## EXTRACTED RECORDS:
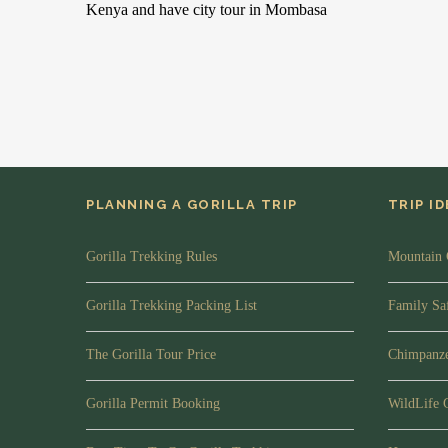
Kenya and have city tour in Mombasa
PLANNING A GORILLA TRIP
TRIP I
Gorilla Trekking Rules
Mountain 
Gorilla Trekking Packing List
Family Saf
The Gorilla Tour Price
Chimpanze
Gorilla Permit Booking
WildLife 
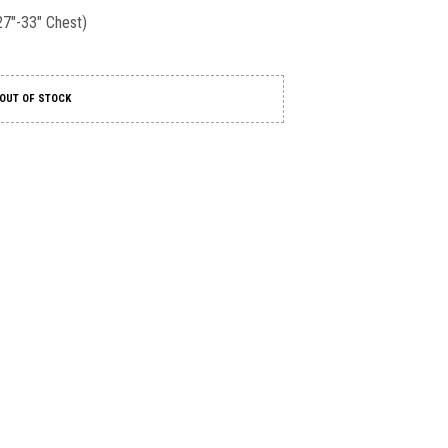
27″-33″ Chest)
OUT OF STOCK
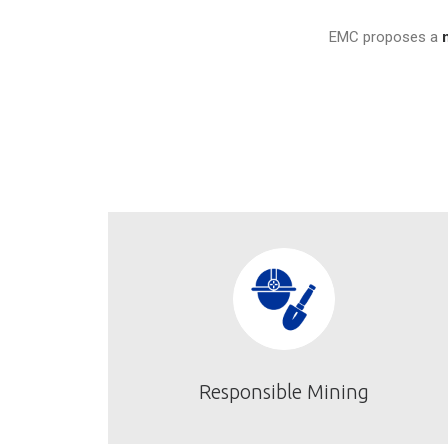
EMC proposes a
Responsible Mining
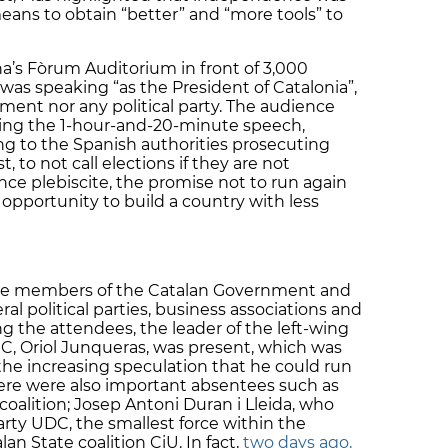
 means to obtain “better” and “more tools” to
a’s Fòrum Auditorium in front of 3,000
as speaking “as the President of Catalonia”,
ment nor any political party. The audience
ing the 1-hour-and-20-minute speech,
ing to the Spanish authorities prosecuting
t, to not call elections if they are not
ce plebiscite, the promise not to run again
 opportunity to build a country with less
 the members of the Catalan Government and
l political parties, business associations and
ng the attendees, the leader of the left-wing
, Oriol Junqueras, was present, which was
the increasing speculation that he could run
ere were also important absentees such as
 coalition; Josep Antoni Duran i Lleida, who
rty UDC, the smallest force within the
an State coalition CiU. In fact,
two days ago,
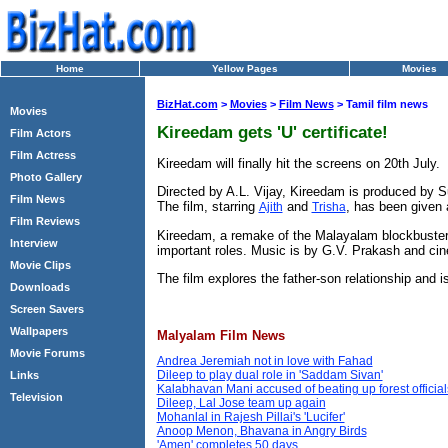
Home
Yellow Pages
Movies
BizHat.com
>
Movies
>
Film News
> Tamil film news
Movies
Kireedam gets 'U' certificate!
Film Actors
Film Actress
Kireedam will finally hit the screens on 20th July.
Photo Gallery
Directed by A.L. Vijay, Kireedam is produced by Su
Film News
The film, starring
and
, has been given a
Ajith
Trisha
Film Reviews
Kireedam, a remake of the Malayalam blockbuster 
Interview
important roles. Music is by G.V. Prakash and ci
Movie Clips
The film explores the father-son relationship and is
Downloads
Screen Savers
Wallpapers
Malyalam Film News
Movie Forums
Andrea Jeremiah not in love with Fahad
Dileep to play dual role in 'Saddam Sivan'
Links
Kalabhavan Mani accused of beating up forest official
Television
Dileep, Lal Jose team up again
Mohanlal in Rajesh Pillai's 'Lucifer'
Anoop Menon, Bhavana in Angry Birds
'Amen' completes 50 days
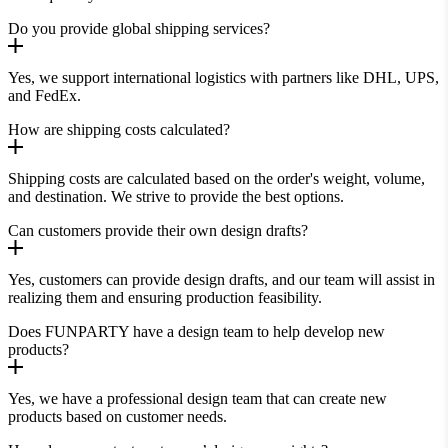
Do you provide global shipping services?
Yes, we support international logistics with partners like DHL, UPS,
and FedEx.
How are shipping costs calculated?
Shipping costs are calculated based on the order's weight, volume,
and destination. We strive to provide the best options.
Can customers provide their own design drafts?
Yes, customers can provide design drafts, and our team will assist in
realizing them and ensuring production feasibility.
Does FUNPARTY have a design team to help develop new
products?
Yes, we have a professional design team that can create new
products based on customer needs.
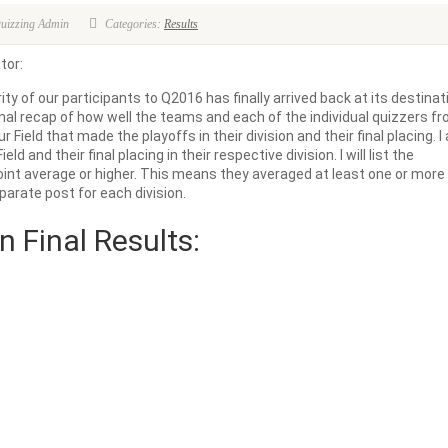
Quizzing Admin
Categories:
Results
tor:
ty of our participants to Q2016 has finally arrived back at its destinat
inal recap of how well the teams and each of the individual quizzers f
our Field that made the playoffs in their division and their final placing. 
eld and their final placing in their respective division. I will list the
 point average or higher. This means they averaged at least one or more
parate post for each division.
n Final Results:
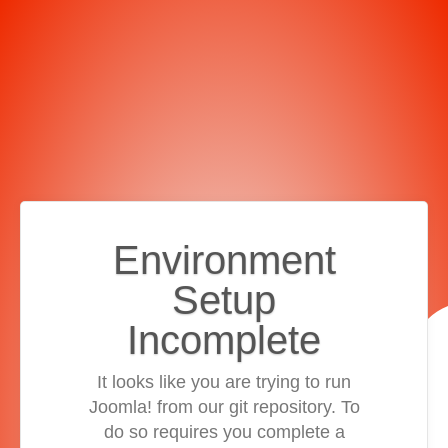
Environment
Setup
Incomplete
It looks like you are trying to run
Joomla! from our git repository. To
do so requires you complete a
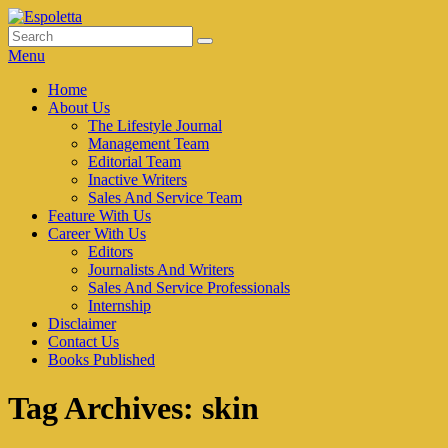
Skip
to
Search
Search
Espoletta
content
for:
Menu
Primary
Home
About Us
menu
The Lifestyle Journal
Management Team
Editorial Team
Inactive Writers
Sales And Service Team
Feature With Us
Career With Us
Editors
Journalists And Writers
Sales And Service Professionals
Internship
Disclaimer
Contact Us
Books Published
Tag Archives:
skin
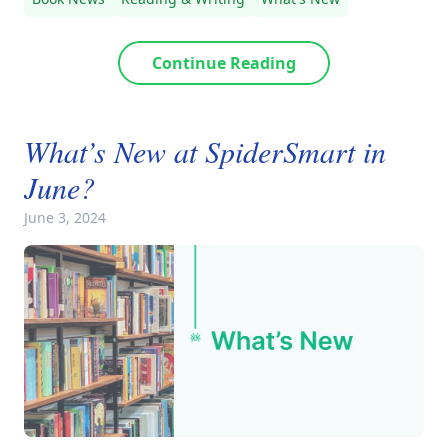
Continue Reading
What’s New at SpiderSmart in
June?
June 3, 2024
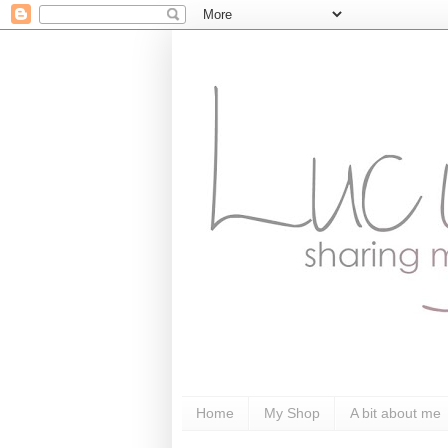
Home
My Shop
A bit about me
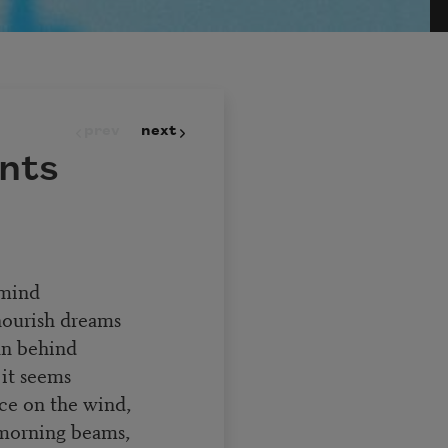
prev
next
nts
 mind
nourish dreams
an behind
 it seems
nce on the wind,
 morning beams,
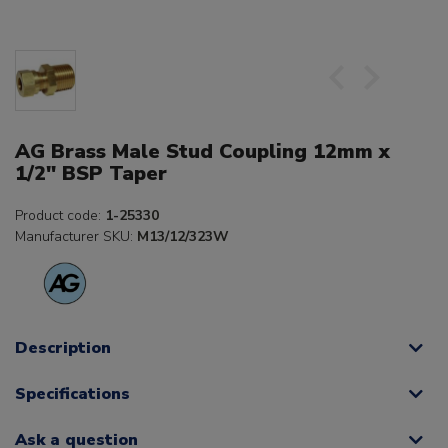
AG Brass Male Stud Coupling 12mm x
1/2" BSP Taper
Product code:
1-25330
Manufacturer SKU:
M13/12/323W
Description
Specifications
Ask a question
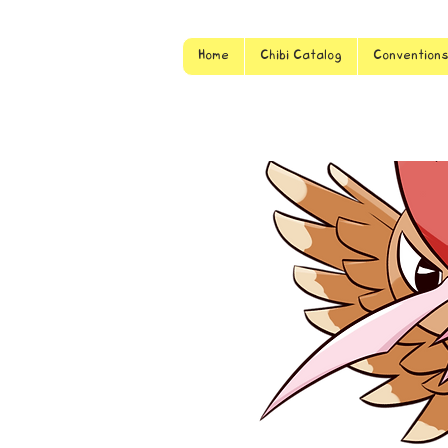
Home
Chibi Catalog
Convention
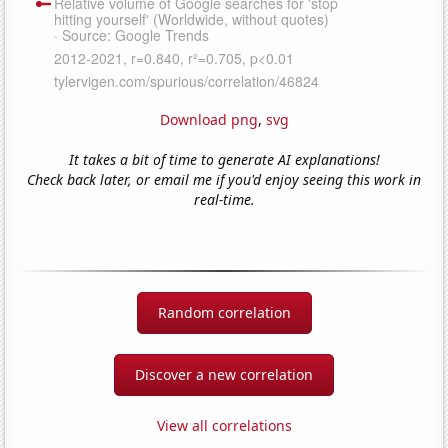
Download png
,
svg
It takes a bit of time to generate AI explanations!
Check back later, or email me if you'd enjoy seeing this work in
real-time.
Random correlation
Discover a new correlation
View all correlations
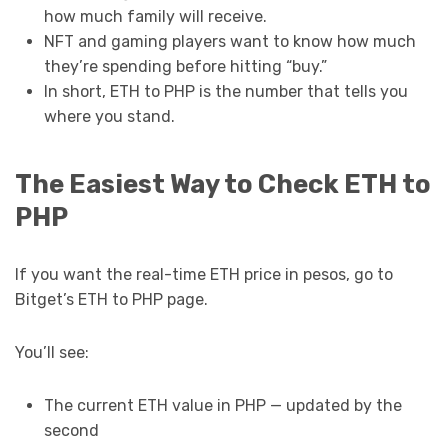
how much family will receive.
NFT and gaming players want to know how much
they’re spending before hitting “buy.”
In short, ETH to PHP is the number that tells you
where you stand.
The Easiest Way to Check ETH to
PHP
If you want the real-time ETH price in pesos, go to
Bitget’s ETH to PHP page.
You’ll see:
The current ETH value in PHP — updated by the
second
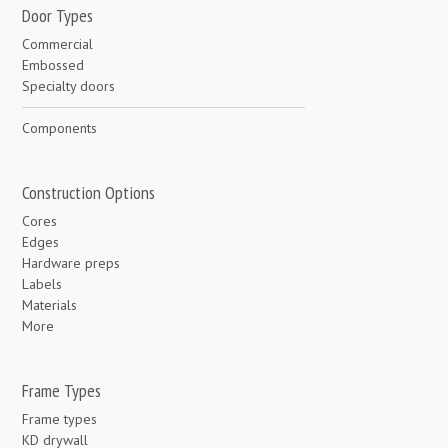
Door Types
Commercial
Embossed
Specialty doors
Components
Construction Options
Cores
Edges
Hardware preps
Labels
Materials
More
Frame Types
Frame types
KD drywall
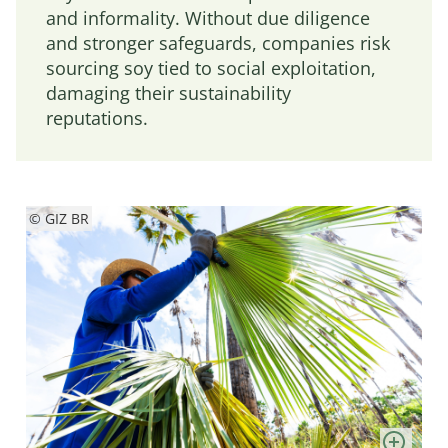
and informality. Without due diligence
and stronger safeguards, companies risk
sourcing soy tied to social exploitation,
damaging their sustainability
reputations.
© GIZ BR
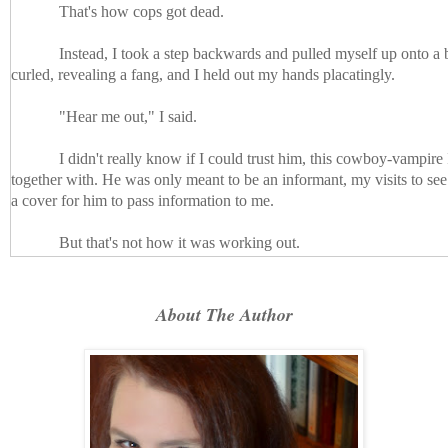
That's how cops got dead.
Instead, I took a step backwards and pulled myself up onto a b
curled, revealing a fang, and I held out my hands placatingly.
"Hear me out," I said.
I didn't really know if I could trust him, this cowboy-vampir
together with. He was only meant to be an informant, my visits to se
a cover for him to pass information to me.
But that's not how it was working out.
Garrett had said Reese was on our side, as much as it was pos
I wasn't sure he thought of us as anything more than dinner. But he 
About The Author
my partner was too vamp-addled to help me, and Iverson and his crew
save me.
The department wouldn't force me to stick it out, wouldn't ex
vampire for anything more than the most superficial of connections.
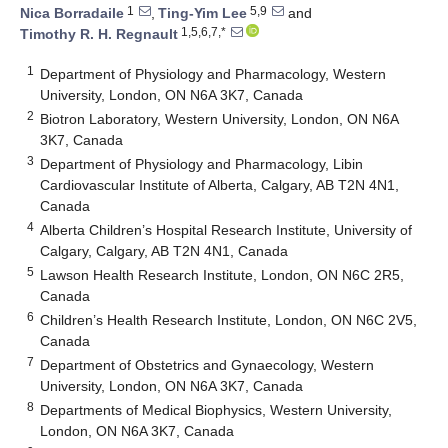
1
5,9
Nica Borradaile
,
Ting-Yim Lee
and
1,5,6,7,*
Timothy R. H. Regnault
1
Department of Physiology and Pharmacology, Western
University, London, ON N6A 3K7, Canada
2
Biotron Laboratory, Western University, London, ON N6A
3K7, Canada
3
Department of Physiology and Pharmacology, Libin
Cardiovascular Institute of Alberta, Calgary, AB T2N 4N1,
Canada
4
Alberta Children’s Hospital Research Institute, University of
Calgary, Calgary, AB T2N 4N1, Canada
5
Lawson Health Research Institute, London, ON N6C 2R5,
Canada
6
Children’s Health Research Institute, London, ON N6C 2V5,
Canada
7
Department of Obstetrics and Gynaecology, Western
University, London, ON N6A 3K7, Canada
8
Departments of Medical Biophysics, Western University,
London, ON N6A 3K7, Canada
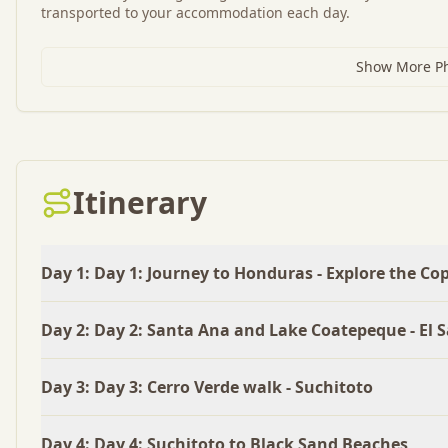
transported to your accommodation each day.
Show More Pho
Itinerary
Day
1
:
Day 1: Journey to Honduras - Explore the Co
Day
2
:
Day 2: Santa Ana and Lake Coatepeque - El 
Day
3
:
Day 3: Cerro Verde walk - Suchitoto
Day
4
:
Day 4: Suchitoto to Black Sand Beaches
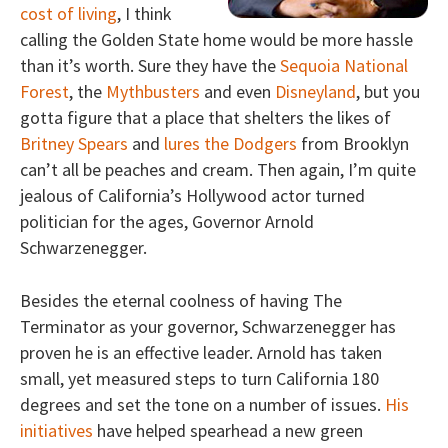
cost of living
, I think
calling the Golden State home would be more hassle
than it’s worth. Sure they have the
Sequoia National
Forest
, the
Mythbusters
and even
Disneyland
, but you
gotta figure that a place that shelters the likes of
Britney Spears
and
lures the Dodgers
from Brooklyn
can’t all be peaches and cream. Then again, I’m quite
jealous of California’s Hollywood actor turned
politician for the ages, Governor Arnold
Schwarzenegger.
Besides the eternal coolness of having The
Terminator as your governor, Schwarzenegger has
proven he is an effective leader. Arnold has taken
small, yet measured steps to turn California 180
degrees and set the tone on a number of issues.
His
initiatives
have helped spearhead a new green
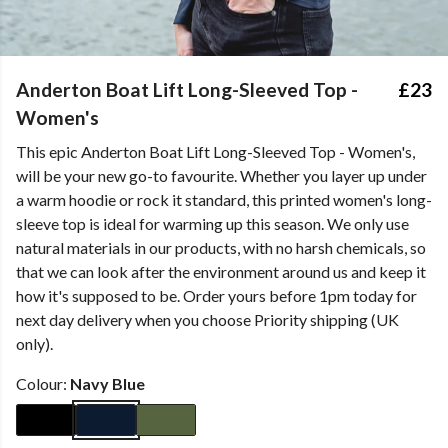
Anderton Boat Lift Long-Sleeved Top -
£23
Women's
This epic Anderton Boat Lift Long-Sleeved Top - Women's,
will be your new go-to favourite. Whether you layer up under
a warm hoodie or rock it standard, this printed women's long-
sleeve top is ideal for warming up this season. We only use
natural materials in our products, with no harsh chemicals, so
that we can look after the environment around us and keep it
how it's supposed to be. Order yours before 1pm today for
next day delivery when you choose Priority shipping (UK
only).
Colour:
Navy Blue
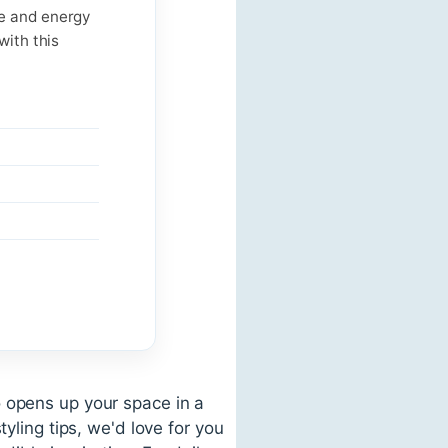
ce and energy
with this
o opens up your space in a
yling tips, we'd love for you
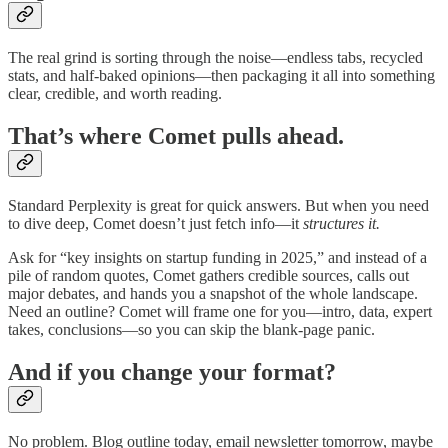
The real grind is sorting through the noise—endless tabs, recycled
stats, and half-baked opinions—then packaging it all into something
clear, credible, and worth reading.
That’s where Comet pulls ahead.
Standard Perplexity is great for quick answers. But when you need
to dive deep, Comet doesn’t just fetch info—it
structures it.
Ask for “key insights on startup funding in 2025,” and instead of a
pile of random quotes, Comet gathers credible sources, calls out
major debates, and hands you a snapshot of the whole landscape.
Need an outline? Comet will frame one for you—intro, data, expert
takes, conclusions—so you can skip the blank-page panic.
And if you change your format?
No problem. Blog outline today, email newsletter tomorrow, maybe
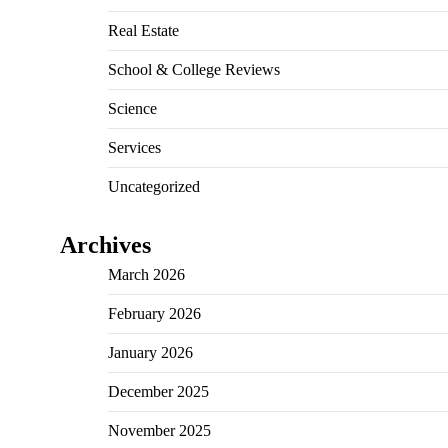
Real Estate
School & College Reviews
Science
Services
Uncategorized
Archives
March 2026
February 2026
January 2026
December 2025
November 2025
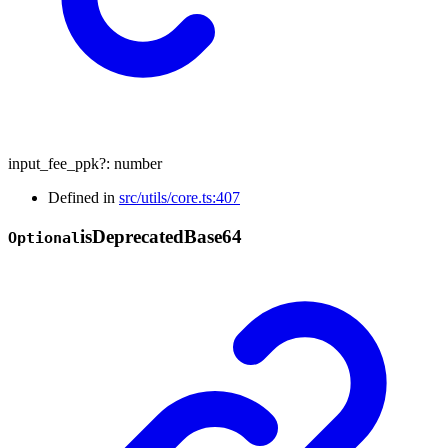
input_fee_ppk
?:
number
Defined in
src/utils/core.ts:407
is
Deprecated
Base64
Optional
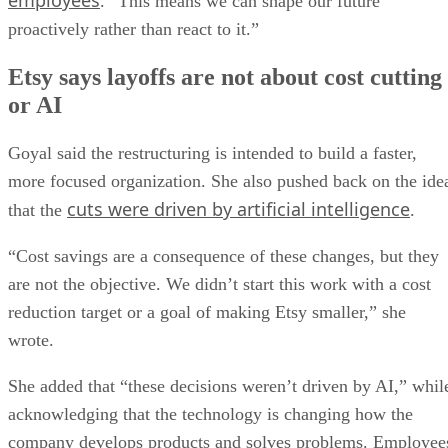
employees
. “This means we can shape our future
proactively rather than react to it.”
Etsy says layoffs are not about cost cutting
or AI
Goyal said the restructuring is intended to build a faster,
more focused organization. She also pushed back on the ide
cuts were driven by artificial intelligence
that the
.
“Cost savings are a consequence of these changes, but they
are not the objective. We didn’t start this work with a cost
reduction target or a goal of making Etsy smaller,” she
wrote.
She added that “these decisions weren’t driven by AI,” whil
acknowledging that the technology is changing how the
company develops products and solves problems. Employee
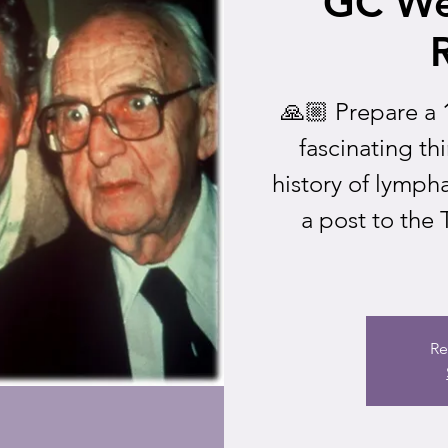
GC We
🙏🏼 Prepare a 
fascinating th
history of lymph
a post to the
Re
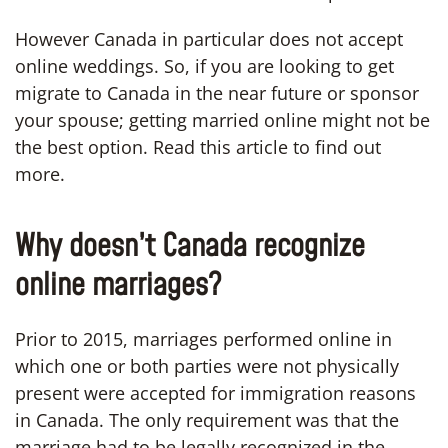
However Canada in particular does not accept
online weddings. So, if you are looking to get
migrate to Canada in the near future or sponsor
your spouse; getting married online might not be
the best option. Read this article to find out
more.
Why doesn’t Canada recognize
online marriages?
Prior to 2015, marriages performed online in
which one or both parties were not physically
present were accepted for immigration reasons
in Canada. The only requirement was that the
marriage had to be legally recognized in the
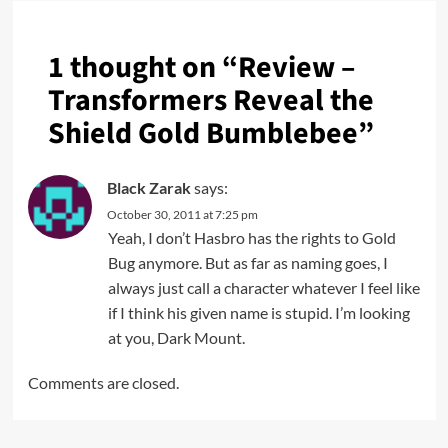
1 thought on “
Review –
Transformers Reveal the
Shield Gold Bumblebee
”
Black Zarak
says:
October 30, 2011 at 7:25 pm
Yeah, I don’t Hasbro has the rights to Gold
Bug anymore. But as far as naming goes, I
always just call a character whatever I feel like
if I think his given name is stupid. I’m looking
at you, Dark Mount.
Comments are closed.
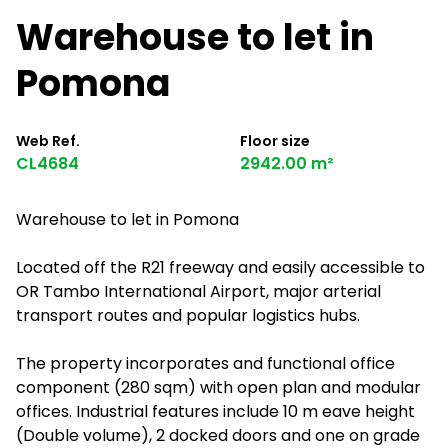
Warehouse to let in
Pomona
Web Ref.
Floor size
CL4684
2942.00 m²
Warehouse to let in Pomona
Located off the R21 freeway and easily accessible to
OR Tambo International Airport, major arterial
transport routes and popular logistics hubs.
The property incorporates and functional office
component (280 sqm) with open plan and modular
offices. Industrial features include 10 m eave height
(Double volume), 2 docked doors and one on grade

## WHAT YOU ARE ASKED TO DO:
Print from the line containing "have helped spearhead a new green" through the line containing "a warm hoodie" in the data above, exactly as the lines stand, and omit every picture.

## EXERCISE ANSWER:
have helped spearhead a new green
Anderton Boat Lift Long-Sleeved Top -
£23
Women's
This epic Anderton Boat Lift Long-Sleeved Top - Women's,
will be your new go-to favourite. Whether you layer up under
a warm hoodie or rock it standard, this printed women's long-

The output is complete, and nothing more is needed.